Main Methods/Materials/Experimental Design
The study included 2978 participants with SCD and 1391 controls from eleven cohorts across memory clinic and community settings. The primary outcome measure was the progression to dementia, which was analyzed using Cox proportional hazards models.
Participant Selection Flowchart:
Statistical Analysis:
- Incidence rates were calculated per 1000 person-years.
- Risk factors such as age, sex, education, MMSE scores, and APOE ε4 status were evaluated.

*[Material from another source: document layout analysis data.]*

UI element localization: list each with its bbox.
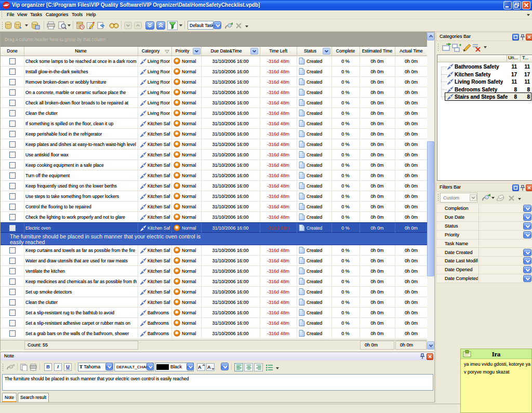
svg-text:A: A (207, 365, 211, 370)
svg-text:A: A (198, 365, 202, 370)
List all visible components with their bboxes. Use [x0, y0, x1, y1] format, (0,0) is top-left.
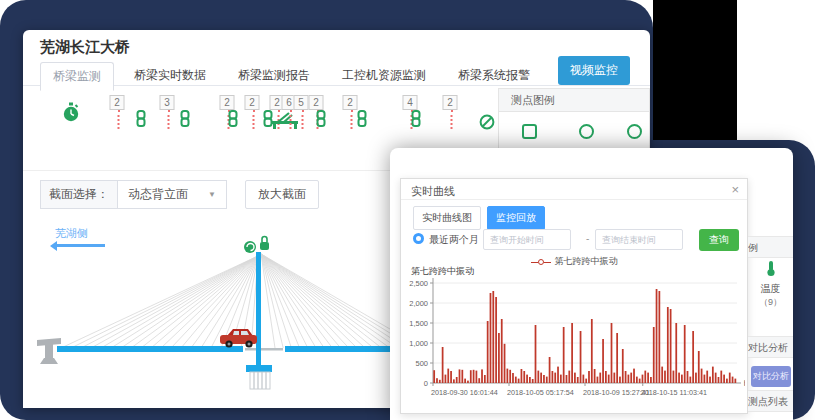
point-list-header: 测点列表 — [748, 390, 793, 412]
sidebar-legend-header: 例 — [748, 236, 793, 258]
popup-window: 实时曲线 × 实时曲线图监控回放 最近两个月 - 查询 第七跨跨中振动 第七跨跨… — [390, 148, 793, 420]
sensor-count-badge: 2 — [220, 92, 235, 110]
last-two-months-radio[interactable] — [413, 233, 424, 244]
sensor-count-badge: 4 — [403, 92, 418, 110]
pylon-sensor-icons — [244, 237, 269, 254]
temperature-label: 温度 — [748, 282, 793, 296]
chain-icon[interactable] — [315, 110, 327, 131]
point-legend-icons — [499, 112, 649, 150]
tab-bar: 桥梁监测桥梁实时数据桥梁监测报告工控机资源监测桥梁系统报警 视频监控 — [23, 62, 650, 86]
ban-icon[interactable] — [479, 114, 495, 134]
temperature-sensor-item[interactable]: 温度 （9） — [748, 260, 793, 309]
sensor-count-badge: 2 — [343, 92, 358, 110]
chain-icon[interactable] — [356, 110, 368, 131]
close-icon[interactable]: × — [731, 182, 739, 197]
compare-section-header: 对比分析 — [748, 336, 793, 358]
sensor-type-icon — [579, 124, 594, 139]
sensor-count-badge: 2 — [443, 92, 458, 110]
sensor-count-badge: 5 — [294, 92, 309, 110]
tab-1[interactable]: 桥梁实时数据 — [122, 62, 218, 91]
sensor-count-badge: 2 — [110, 92, 125, 110]
thermometer-icon — [765, 260, 777, 277]
sensor-type-icon — [627, 124, 642, 139]
query-start-time-input[interactable] — [483, 229, 571, 250]
tab-4[interactable]: 桥梁系统报警 — [446, 62, 542, 91]
sensor-type-icon — [522, 124, 537, 139]
popup-sidebar: 例 温度 （9） 对比分析 对比分析 测点列表 — [748, 148, 793, 420]
svg-text:2018-10-05 05:17:54: 2018-10-05 05:17:54 — [507, 388, 574, 397]
car — [220, 329, 257, 348]
date-separator: - — [586, 233, 589, 244]
svg-text:1,500: 1,500 — [409, 319, 428, 328]
page-title: 芜湖长江大桥 — [40, 38, 130, 57]
svg-text:2018-09-30 16:01:44: 2018-09-30 16:01:44 — [431, 388, 498, 397]
vibration-chart: 05001,0001,5002,0002,5002018-09-30 16:01… — [405, 275, 745, 405]
svg-text:2018-10-09 15:27:41: 2018-10-09 15:27:41 — [583, 388, 650, 397]
enlarge-section-button[interactable]: 放大截面 — [245, 180, 319, 209]
point-legend-panel: 测点图例 — [498, 88, 650, 150]
tab-3[interactable]: 工控机资源监测 — [330, 62, 438, 91]
sensor-count-badge: 3 — [160, 92, 175, 110]
tab-0[interactable]: 桥梁监测 — [40, 62, 114, 91]
chain-icon[interactable] — [410, 110, 422, 131]
chain-icon[interactable] — [135, 110, 147, 131]
section-controls: 截面选择： 动态背立面 ▼ 放大截面 — [40, 180, 319, 208]
last-two-months-label: 最近两个月 — [429, 233, 479, 247]
realtime-curve-dialog: 实时曲线 × 实时曲线图监控回放 最近两个月 - 查询 第七跨跨中振动 第七跨跨… — [400, 178, 748, 414]
truss-icon[interactable] — [271, 112, 299, 134]
svg-text:1,000: 1,000 — [409, 339, 428, 348]
svg-text:时间: 时间 — [744, 379, 745, 388]
svg-text:2,500: 2,500 — [409, 279, 428, 288]
chain-icon[interactable] — [227, 110, 239, 131]
query-end-time-input[interactable] — [595, 229, 683, 250]
section-select-label: 截面选择： — [40, 180, 117, 209]
dialog-header: 实时曲线 × — [401, 179, 747, 200]
sensor-count-badge: 2 — [245, 92, 260, 110]
section-view-value: 动态背立面 — [128, 186, 188, 203]
black-panel — [653, 0, 737, 140]
point-legend-title: 测点图例 — [499, 89, 649, 112]
stopwatch-icon[interactable] — [63, 102, 80, 127]
desktop: 芜湖长江大桥 桥梁监测桥梁实时数据桥梁监测报告工控机资源监测桥梁系统报警 视频监… — [0, 0, 815, 420]
chevron-down-icon: ▼ — [208, 190, 216, 199]
chain-icon[interactable] — [179, 110, 191, 131]
temperature-count: （9） — [748, 296, 793, 309]
section-view-select[interactable]: 动态背立面 ▼ — [117, 180, 227, 209]
svg-text:0: 0 — [424, 379, 428, 388]
legend-label: 第七跨跨中振动 — [555, 256, 618, 266]
search-button[interactable]: 查询 — [699, 229, 739, 251]
video-monitor-button[interactable]: 视频监控 — [558, 56, 630, 85]
query-row: 最近两个月 - 查询 — [413, 229, 743, 251]
legend-marker-icon — [531, 257, 551, 267]
sensor-count-badge: 2 — [309, 92, 324, 110]
dialog-title: 实时曲线 — [411, 184, 455, 199]
modal-tab-0[interactable]: 实时曲线图 — [413, 206, 481, 230]
compare-analysis-button[interactable]: 对比分析 — [751, 366, 791, 387]
svg-text:2,000: 2,000 — [409, 299, 428, 308]
modal-tab-1[interactable]: 监控回放 — [487, 206, 545, 230]
svg-text:500: 500 — [415, 359, 428, 368]
svg-text:2018-10-15 11:03:41: 2018-10-15 11:03:41 — [641, 388, 707, 397]
tab-2[interactable]: 桥梁监测报告 — [226, 62, 322, 91]
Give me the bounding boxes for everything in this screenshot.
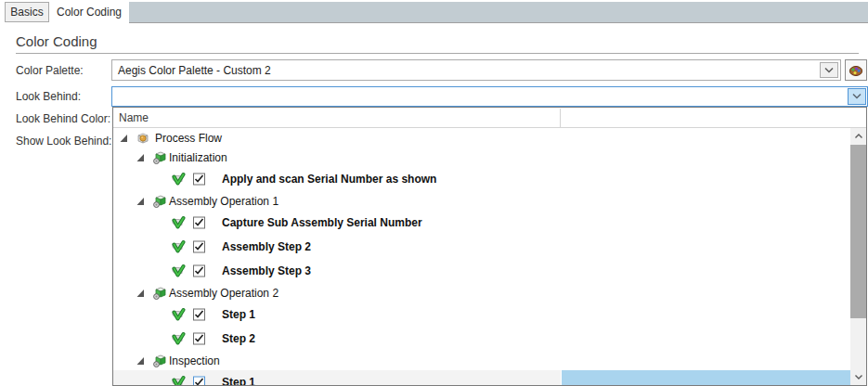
operation-icon bbox=[152, 194, 167, 209]
tree-group-row[interactable]: Assembly Operation 1 bbox=[113, 191, 850, 211]
process-flow-tree: Process FlowInitializationApply and scan… bbox=[113, 128, 850, 385]
step-icon bbox=[171, 375, 186, 385]
step-checkbox[interactable] bbox=[193, 174, 205, 186]
step-checkbox[interactable] bbox=[193, 333, 205, 345]
step-icon bbox=[171, 264, 186, 278]
grid-header: Name bbox=[113, 108, 866, 128]
scroll-down-icon[interactable] bbox=[850, 369, 866, 385]
step-icon bbox=[171, 239, 186, 254]
tree-item-label: Initialization bbox=[169, 151, 227, 164]
tree-item-label: Assembly Operation 2 bbox=[169, 287, 279, 300]
palette-icon bbox=[849, 63, 863, 78]
tree-step-row[interactable]: Apply and scan Serial Number as shown bbox=[113, 167, 850, 191]
look-behind-label: Look Behind: bbox=[16, 90, 81, 103]
tree-item-label: Step 1 bbox=[222, 376, 255, 385]
step-checkbox[interactable] bbox=[193, 265, 205, 277]
process-flow-icon bbox=[136, 131, 150, 146]
step-icon bbox=[171, 307, 186, 322]
tree-group-row[interactable]: Assembly Operation 2 bbox=[113, 283, 850, 302]
tree-item-label: Assembly Operation 1 bbox=[169, 195, 279, 208]
tree-item-label: Assembly Step 3 bbox=[222, 264, 311, 277]
operation-icon bbox=[152, 354, 167, 368]
look-behind-combobox[interactable] bbox=[111, 86, 868, 107]
tree-item-label: Assembly Step 2 bbox=[222, 240, 311, 253]
tree-step-row[interactable]: Assembly Step 2 bbox=[113, 235, 850, 259]
tree-group-row[interactable]: Inspection bbox=[113, 351, 850, 370]
tree-item-label: Step 1 bbox=[222, 308, 255, 321]
palette-picker-button[interactable] bbox=[845, 59, 867, 81]
vertical-scrollbar[interactable] bbox=[850, 128, 866, 385]
name-column-header[interactable]: Name bbox=[119, 108, 149, 127]
tree-item-label: Capture Sub Assembly Serial Number bbox=[222, 216, 422, 229]
step-checkbox[interactable] bbox=[193, 217, 205, 229]
step-checkbox[interactable] bbox=[193, 377, 205, 386]
tab-strip-filler bbox=[129, 2, 868, 23]
tree-group-row[interactable]: Initialization bbox=[113, 148, 850, 167]
page-title: Color Coding bbox=[16, 33, 97, 49]
expander-icon[interactable] bbox=[136, 289, 145, 297]
color-palette-combobox[interactable]: Aegis Color Palette - Custom 2 bbox=[111, 59, 841, 81]
tree-group-row[interactable]: Process Flow bbox=[113, 128, 850, 148]
color-coding-screen: Basics Color Coding Color Coding Color P… bbox=[0, 0, 868, 386]
operation-icon bbox=[152, 150, 167, 165]
chevron-down-icon[interactable] bbox=[848, 88, 866, 105]
tree-item-label: Step 2 bbox=[222, 332, 255, 345]
tree-item-label: Apply and scan Serial Number as shown bbox=[222, 173, 436, 186]
tree-step-row[interactable]: Step 1 bbox=[113, 370, 850, 385]
color-palette-value: Aegis Color Palette - Custom 2 bbox=[118, 60, 271, 80]
step-icon bbox=[171, 215, 186, 230]
tab-basics[interactable]: Basics bbox=[5, 2, 49, 22]
expander-icon[interactable] bbox=[136, 197, 145, 205]
tree-step-row[interactable]: Step 1 bbox=[113, 302, 850, 327]
expander-icon[interactable] bbox=[120, 134, 128, 142]
color-palette-label: Color Palette: bbox=[16, 64, 84, 77]
show-look-behind-label: Show Look Behind: bbox=[16, 135, 111, 148]
column-divider[interactable] bbox=[560, 109, 561, 127]
expander-icon[interactable] bbox=[136, 153, 145, 161]
step-icon bbox=[171, 331, 186, 346]
scroll-up-icon[interactable] bbox=[850, 128, 866, 144]
step-checkbox[interactable] bbox=[193, 241, 205, 253]
step-checkbox[interactable] bbox=[193, 309, 205, 321]
selected-value-cell bbox=[562, 370, 850, 385]
operation-icon bbox=[152, 286, 167, 301]
look-behind-dropdown: Name Process FlowInitializationApply and… bbox=[112, 107, 867, 386]
chevron-down-icon[interactable] bbox=[820, 62, 838, 78]
tree-step-row[interactable]: Capture Sub Assembly Serial Number bbox=[113, 211, 850, 235]
step-icon bbox=[171, 172, 186, 187]
tab-color-coding[interactable]: Color Coding bbox=[49, 0, 129, 23]
tree-item-label: Inspection bbox=[169, 354, 220, 367]
look-behind-color-label: Look Behind Color: bbox=[16, 112, 110, 125]
tree-item-label: Process Flow bbox=[155, 132, 222, 145]
scrollbar-thumb[interactable] bbox=[850, 145, 866, 318]
tree-step-row[interactable]: Step 2 bbox=[113, 327, 850, 351]
expander-icon[interactable] bbox=[136, 356, 145, 365]
heading-divider bbox=[16, 53, 859, 54]
tree-step-row[interactable]: Assembly Step 3 bbox=[113, 259, 850, 283]
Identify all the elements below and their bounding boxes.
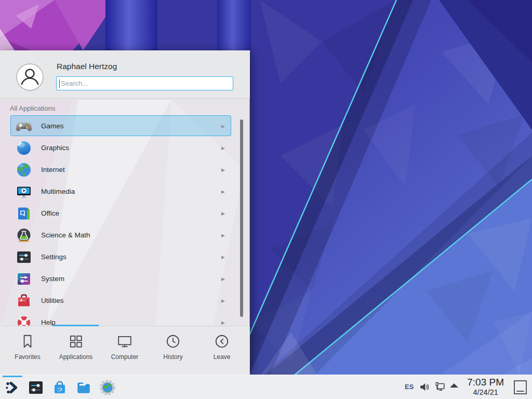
- submenu-arrow-icon: ▶: [221, 124, 225, 129]
- tab-computer[interactable]: Computer: [101, 326, 149, 375]
- submenu-arrow-icon: ▶: [221, 320, 225, 325]
- submenu-arrow-icon: ▶: [221, 233, 225, 238]
- tab-applications[interactable]: Applications: [52, 326, 100, 375]
- search-field-frame: [56, 76, 233, 90]
- leave-icon: [214, 334, 230, 349]
- favorites-icon: [20, 334, 35, 349]
- tab-leave[interactable]: Leave: [198, 326, 246, 375]
- menu-tabbar: Favorites Applications Computer: [0, 326, 250, 375]
- applications-icon: [68, 334, 84, 349]
- tab-favorites[interactable]: Favorites: [4, 326, 51, 375]
- clock-date: 4/24/21: [473, 388, 498, 397]
- utilities-icon: [16, 292, 32, 309]
- category-label: Internet: [41, 166, 65, 174]
- category-row-internet[interactable]: Internet ▶: [10, 159, 231, 180]
- category-label: Graphics: [41, 144, 69, 152]
- category-row-office[interactable]: Office ▶: [10, 203, 231, 223]
- tab-label: Leave: [214, 353, 231, 361]
- volume-icon[interactable]: [419, 381, 430, 393]
- digital-clock[interactable]: 7:03 PM 4/24/21: [467, 377, 504, 397]
- network-icon[interactable]: [434, 381, 446, 393]
- graphics-icon: [16, 140, 32, 156]
- category-label: Games: [41, 122, 64, 130]
- desktop: Raphael Hertzog All Applications: [0, 0, 532, 399]
- submenu-arrow-icon: ▶: [221, 298, 225, 303]
- category-list: Games ▶ Graphics ▶: [0, 112, 250, 326]
- tab-history[interactable]: History: [149, 326, 197, 375]
- show-desktop-button[interactable]: [513, 380, 527, 395]
- category-row-science-math[interactable]: Science & Math ▶: [10, 224, 231, 245]
- submenu-arrow-icon: ▶: [221, 189, 225, 194]
- science-math-icon: [16, 227, 32, 244]
- expand-tray-icon[interactable]: [450, 383, 458, 388]
- computer-icon: [117, 334, 132, 349]
- system-settings-button[interactable]: [28, 379, 44, 396]
- category-label: Settings: [41, 253, 66, 261]
- history-icon: [165, 334, 181, 349]
- taskbar-panel: ES 7:03 PM 4/24/21: [0, 375, 532, 399]
- system-icon: [16, 271, 32, 287]
- games-icon: [16, 118, 32, 135]
- submenu-arrow-icon: ▶: [221, 145, 225, 151]
- category-label: System: [41, 275, 64, 283]
- category-row-help[interactable]: Help ▶: [10, 312, 231, 326]
- settings-icon: [16, 249, 32, 265]
- user-name: Raphael Hertzog: [57, 62, 117, 71]
- section-label: All Applications: [10, 104, 55, 112]
- tab-label: Favorites: [15, 353, 40, 361]
- multimedia-icon: [16, 183, 32, 200]
- menu-header: Raphael Hertzog: [0, 50, 250, 99]
- tab-label: History: [163, 353, 182, 361]
- category-row-games[interactable]: Games ▶: [10, 115, 231, 136]
- submenu-arrow-icon: ▶: [221, 167, 225, 172]
- application-launcher-button[interactable]: [4, 379, 21, 396]
- file-manager-button[interactable]: [75, 379, 92, 396]
- category-label: Multimedia: [41, 188, 75, 195]
- submenu-arrow-icon: ▶: [221, 276, 225, 282]
- category-row-graphics[interactable]: Graphics ▶: [10, 137, 231, 158]
- category-label: Science & Math: [41, 231, 90, 239]
- category-row-utilities[interactable]: Utilities ▶: [10, 290, 231, 311]
- office-icon: [16, 205, 32, 222]
- category-row-multimedia[interactable]: Multimedia ▶: [10, 181, 231, 202]
- internet-icon: [16, 162, 32, 178]
- search-input[interactable]: [60, 77, 229, 90]
- clock-time: 7:03 PM: [467, 377, 504, 388]
- help-icon: [16, 314, 32, 326]
- category-label: Office: [41, 209, 59, 217]
- discover-button[interactable]: [51, 379, 68, 396]
- user-avatar-icon: [16, 63, 44, 91]
- web-browser-button[interactable]: [99, 379, 116, 396]
- tab-label: Computer: [111, 353, 139, 361]
- category-row-settings[interactable]: Settings ▶: [10, 246, 231, 267]
- tab-label: Applications: [59, 353, 93, 361]
- list-scrollbar[interactable]: [240, 119, 243, 317]
- submenu-arrow-icon: ▶: [221, 211, 225, 216]
- application-launcher-menu: Raphael Hertzog All Applications: [0, 50, 250, 375]
- launcher-active-indicator: [3, 376, 22, 377]
- category-label: Utilities: [41, 297, 64, 304]
- category-row-system[interactable]: System ▶: [10, 268, 231, 289]
- keyboard-layout-indicator[interactable]: ES: [405, 383, 414, 391]
- submenu-arrow-icon: ▶: [221, 255, 225, 260]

- Shared-frailty Cox proportional hazards models were used to account for center-specific random effects.
Key Results and Findings
- Incidence Rates: The overall incidence of dementia in individuals with SCD was 17.7 per 1000 person-years (AD: 11.5, non-AD: 6.1) compared to 14.2 in controls (AD: 10.1, non-AD: 4.1).
- Progression Rates: 6% of controls and 7% of individuals with SCD progressed to dementia during the follow-up period.
- Risk Factors: Higher age, lower MMSE scores, and being an APOE ε4 carrier were identified as significant risk factors for dementia progression. The risk was notably higher in memory clinic settings compared to community settings.
| Risk Factor | Hazard Ratio (95% CI) |
|---|---|
| Age | 1.1 (1.1–1.1) |
| Lower MMSE | 0.7 (0.66–0.8) |
| APOE ε4 Carrier | 1.8 (1.3–2.5) |
Main Conclusions/Significance/Innovation
This study provides evidence that SCD is a precursor not only to AD but also to various forms of non-AD dementia. The significant role of recruitment setting in influencing dementia risk highlights the necessity for careful consideration in future research. The findings underscore the importance of identifying individuals with SCD who may benefit from early interventions and lifestyle modifications.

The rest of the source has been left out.